Here's what Parallels has to say about their Switch to Mac Edition
Parallels Desktop Switch to Mac Edition includes everything you need to get up and running on your new Mac:
- Comprehensive learning tutorials that teach the ins and outs of the Mac
- Easy to use migration tools that make moving your old PC as easy as plug and click
- The fastest way to run Your PC on Mac — without rebooting. The award winning Parallels Desktop 4.0 for Mac runs Windows-on-Mac so you can enjoy the best of both worlds.
Parallels Desktop Switch to Mac Edition makes the move to Mac as easy as ready, set, switch.
Snapshot analysisFirst of all, let me point out that my rather long desk supports several laptops - a Windows XP system, a MacBook Pro and a Linux system. I use all of these environments and have found that each has benefits and challenges. I use the Mac most of all after a forced migration from a broken Dell laptop to the Mac (see The old coffee-in-the-keyboard trick for all of the embarassing details.) I found it workable enough that I never migrated back.

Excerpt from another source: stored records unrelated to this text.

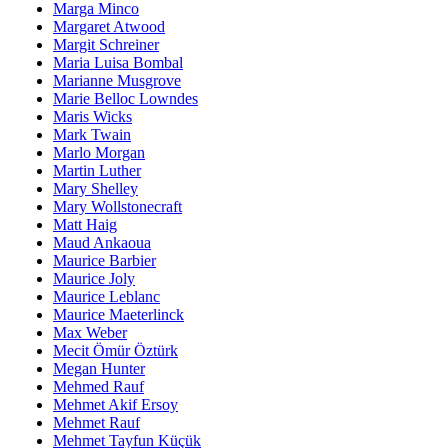
Marga Minco
Margaret Atwood
Margit Schreiner
Maria Luisa Bombal
Marianne Musgrove
Marie Belloc Lowndes
Maris Wicks
Mark Twain
Marlo Morgan
Martin Luther
Mary Shelley
Mary Wollstonecraft
Matt Haig
Maud Ankaoua
Maurice Barbier
Maurice Joly
Maurice Leblanc
Maurice Maeterlinck
Max Weber
Mecit Ömür Öztürk
Megan Hunter
Mehmed Rauf
Mehmet Akif Ersoy
Mehmet Rauf
Mehmet Tayfun Küçük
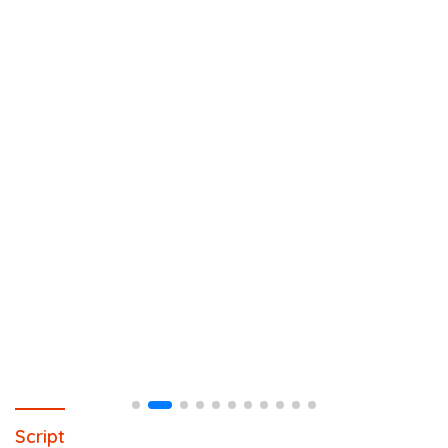
Script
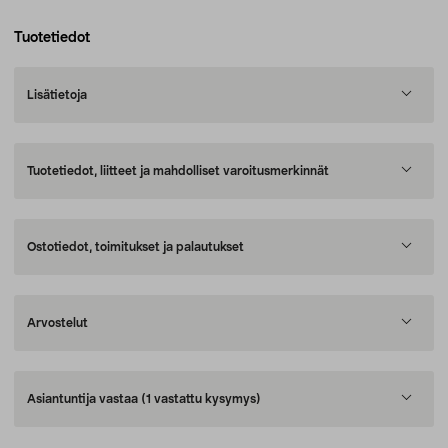
Tuotetiedot
Lisätietoja
Tuotetiedot, liitteet ja mahdolliset varoitusmerkinnät
Ostotiedot, toimitukset ja palautukset
Arvostelut
Asiantuntija vastaa
(1 vastattu kysymys)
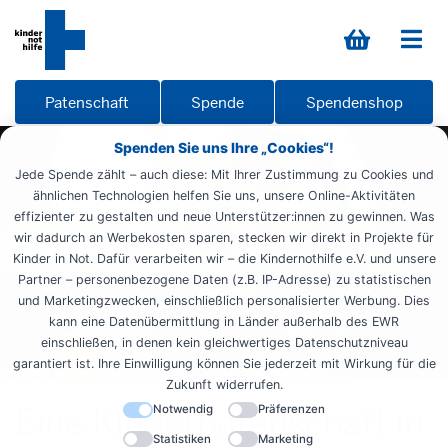
Patenschaft
Spende
Spendenshop
Spenden Sie uns Ihre „Cookies“!
Jede Spende zählt – auch diese: Mit Ihrer Zustimmung zu Cookies und
ähnlichen Technologien helfen Sie uns, unsere Online-Aktivitäten
effizienter zu gestalten und neue Unterstützer:innen zu gewinnen. Was
wir dadurch an Werbekosten sparen, stecken wir direkt in Projekte für
Kinder in Not. Dafür verarbeiten wir – die Kindernothilfe e.V. und unsere
Partner – personenbezogene Daten (z.B. IP-Adresse) zu statistischen
und Marketingzwecken, einschließlich personalisierter Werbung. Dies
kann eine Datenübermittlung in Länder außerhalb des EWR
einschließen, in denen kein gleichwertiges Datenschutzniveau
garantiert ist. Ihre Einwilligung können Sie jederzeit mit Wirkung für die
Zukunft widerrufen.
Eine Kinderpatenschaft in
Notwendig
Präferenzen
Statistiken
Marketing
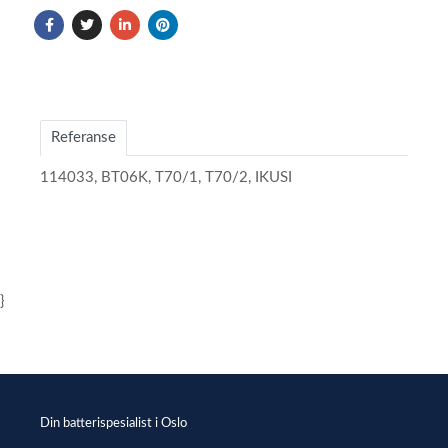
Referanse
114033, BT06K, T70/1, T70/2, IKUSI
}
Din batterispesialist i Oslo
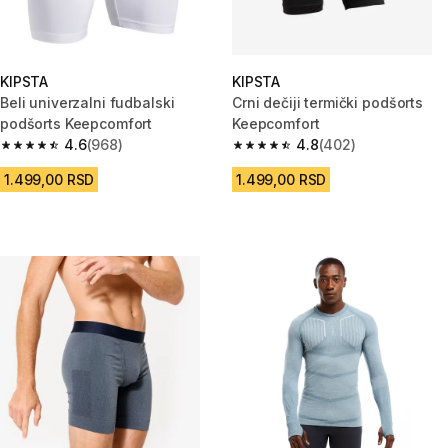
KIPSTA
KIPSTA
Beli univerzalni fudbalski
Crni dečiji termički podšorts
podšorts Keepcomfort
Keepcomfort
4.6
(968)
4.8
(402)
4.6 od 5 zvezdica from 968 Recenzije
4.8 od 5 zvezdica from 402 Re
1.499,00 RSD
1.499,00 RSD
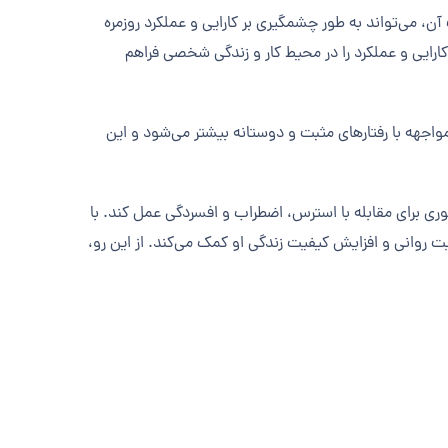
، می‌تواند به طور چشمگیری بر کارایی و عملکرد روزمره
کارایی و عملکرد را در محیط کار و زندگی شخصی فراهم
اجهه با رفتارهای مثبت و دوستانه بیشتر می‌شود و این
ی برای مقابله با استرس، اضطراب و افسردگی عمل کند. با
روانی و افزایش کیفیت زندگی او کمک می‌کند. از این رو،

Although there are those who are proponents of following Microsoft's migration path from Windows XP to Windows Vista to Windows 7, there are others who have considered what Microsoft is offering and have decided to go another way. They've looked at Mac OS X and have decided that is a better next logical step. After all, if they have to go to all of that trouble, it might be better to consider an entirely different platform.
Parallels is more than happy to help these people migrate their Windows licenses and licenses for Windows-supported software into virtual machines that run on a Mac OS X host operating system.
Parallels knows that others, such as VMware, could offer similar migration paths. So, they've decided to add an easy to use, easy to understand computer based training module that provides context based tutorials that will, they hope, show Windows XP users that Mac OS X isn't all that frightening.
The demo I was shown was quite impressive. Windows XP applications seemed responsive and easy to access. The tutorial appeared straightforward and useful. the only thing missing is one of David Pogue's Switching to the Mac books.
What they didn't show in this demonstration that I've been shown in the past was how documents could easily be created in either Windows XP or Mac OS X virtual machines and updated in the other environment.
Is your organization thinking about or planning the migration from Windows XP to Windows 7? If so, does the availability of this type of approach look like a viable alternative?